Она не отзывалась, хотя ее вздрагивания стали реже. Я чувствовал, что сам сейчас не выдержу: так засвербило в горле, — а потому встал, быстро вышел, взял чемодан и спустился на улицу, к машине.
* * *
И вот опять, как двенадцать лет назад, один в деревне; круг замкнулся. Опять мне некуда деться, опять я вытеснен в свою берлогу… Но как были непохожи те, прежние мои одиночества на это! Тогда у меня было ясное предчувствие, что меня еще многое ждет, что я на пороге какой-то новой, неведомой жизни, — а теперь знал: ничего уже не будет, всё, конец — меня будто выпотрошили; тело стало пустым и безвольным. Я и не подозревал, что за эти двенадцать лет выложу столько сил, и разрыв с Тобой будет таким болезненным! Если б знал тогда — интересно, решился бы я на этот путь?..
Я продолжал жить автоматически: утром уезжал в город, в институт, потом возвращался, наскоро готовил обед, обедал. Но если в прежних моих одиночествах готовка обеда и сам обед были временем интенсивной работы мысли, — то теперь ничего не хотелось: ни думать, ни есть… Я заставлял себя хотя бы есть, чтоб не растерять остатки сил и не выбиться из жизненного ритма… Потом садился готовиться к завтрашним занятиям и работал до ночи — причем все это — на автопилоте. А когда, ложась спать, брал в постель книгу или журнал — то не мог прочесть и страницы: с любой строчки меня тотчас уносило к Тебе, и я уже не мог от Тебя отделаться: разговаривал с Тобой мысленно, спорил, раздражался от невозможности прогнать Тебя из своих фантазий… А, заснув, подскакивал среди ночи от Твоего явственного голоса в тишине, зовущего меня: "Во-ва!"
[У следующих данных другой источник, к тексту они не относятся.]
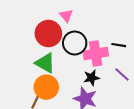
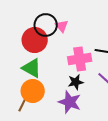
pink triangle: (66, 16) -> (62, 26), moved
black circle: (75, 43) -> (46, 25), moved

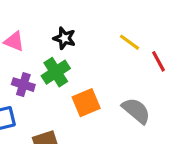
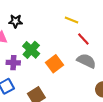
black star: (64, 38) -> (15, 21), moved
red line: (158, 61) -> (83, 39), moved

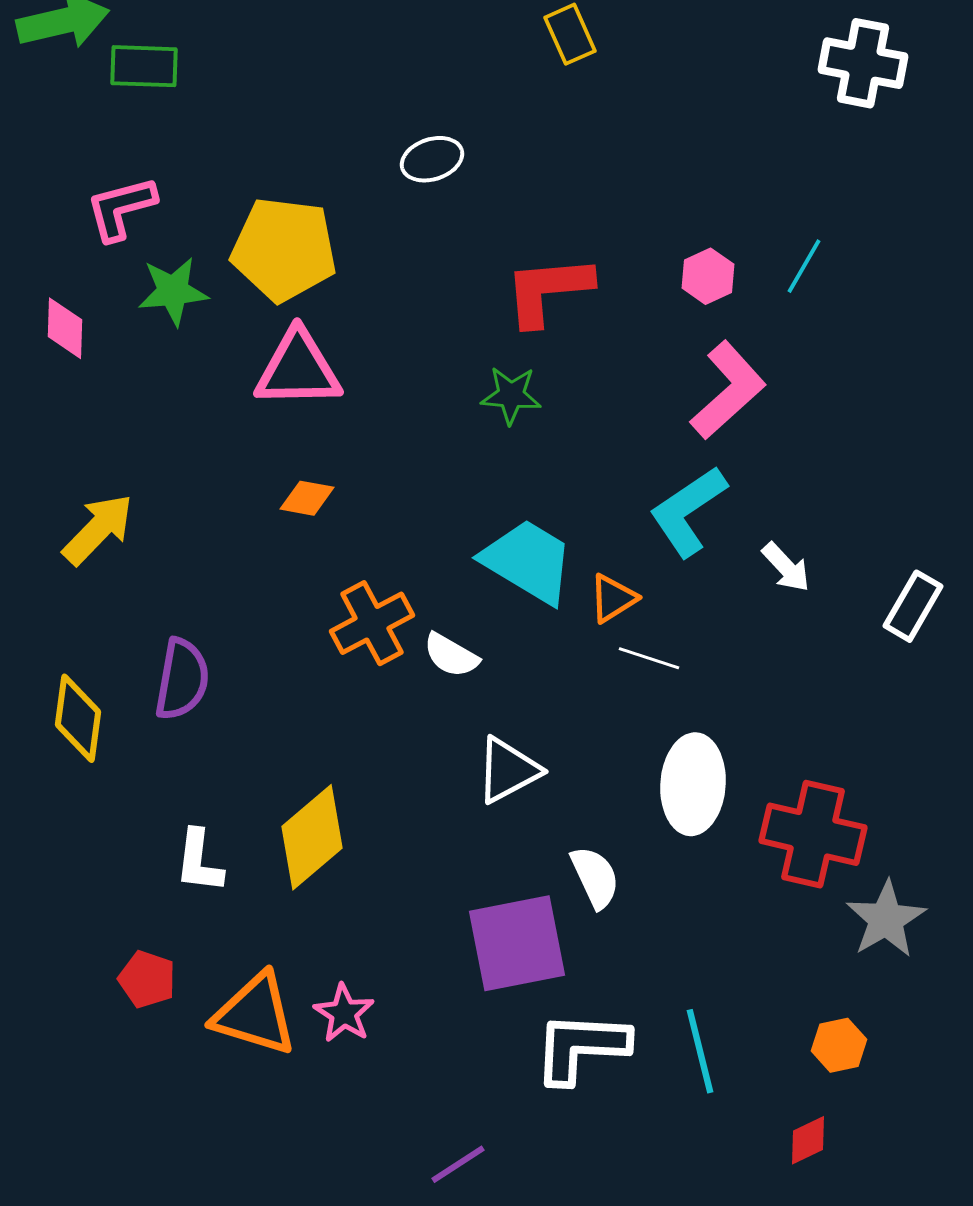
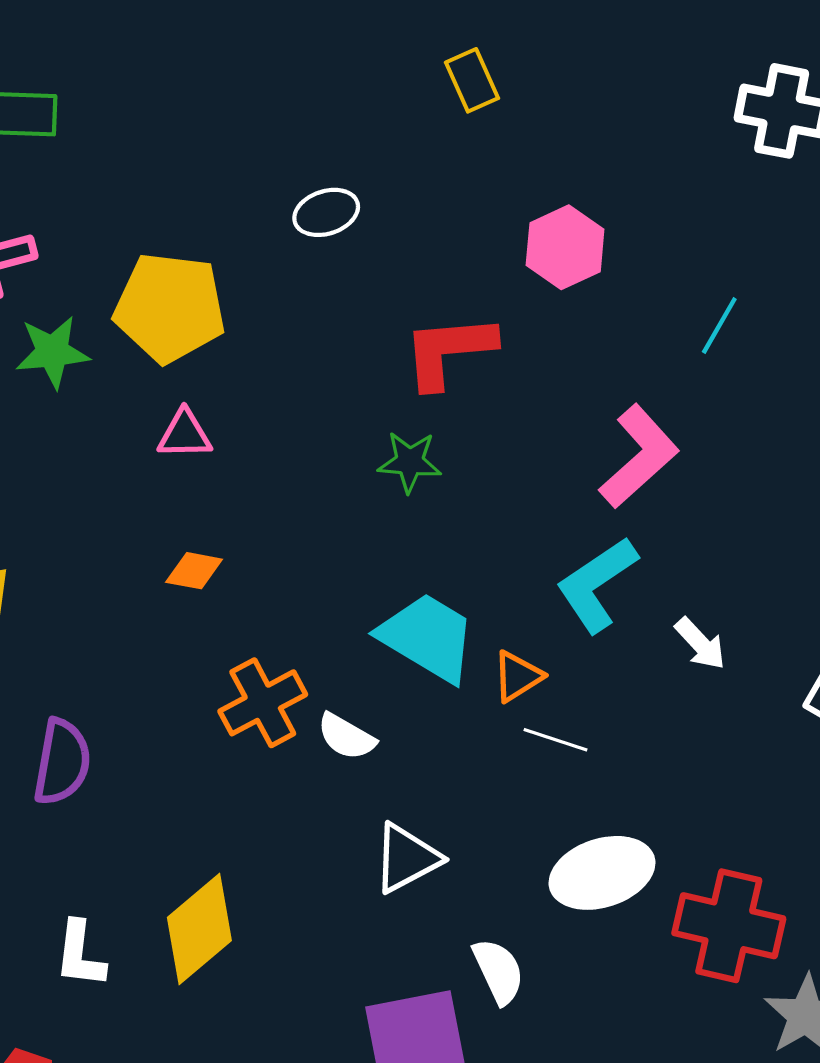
pink hexagon: (708, 276) -> (565, 247), moved, size x1.4
pink triangle: (298, 369) -> (185, 434), size x0.6
white ellipse: (693, 784) -> (602, 873), turned 68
Чтобы вытеснить мысли о Тебе, я начинал решать теоретические задачки: может ли, например, так совпасть, чтоб мужчина и женщина одновременно и с одинаковой силой любили друг друга? — и, подумав, отвечал себе: может, — но, по теории вероятности, явление это должно быть событием исключительно редким. Стало быть, мы с Тобой — счастливчики?.. А может ли любовь быть вечной? — продолжал я развивать задачку дальше, и отвечал себе: по мнению авторитетных источников — редко, но тоже бывает… Но уж никак она, эта любовь, не может закончиться для обоих одновременно! — продолжал я мысль дальше. — Разве может быть столько совпадений сразу, хотя бы по теории вероятности? Где-то эти совпадения должны кончиться, и, стало быть, кому-то из двоих неизбежно приходится страдать… Но не благо ли это страдание, если только оно — не страдание уязвленной гордыни или потерянного покоя?.. Так что, — говорил я, обращаясь сам к себе, — если только ты ее в самом деле любишь — благодари судьбу, что не ты, а она вышла из игры первой, и все терзания достались тебе!..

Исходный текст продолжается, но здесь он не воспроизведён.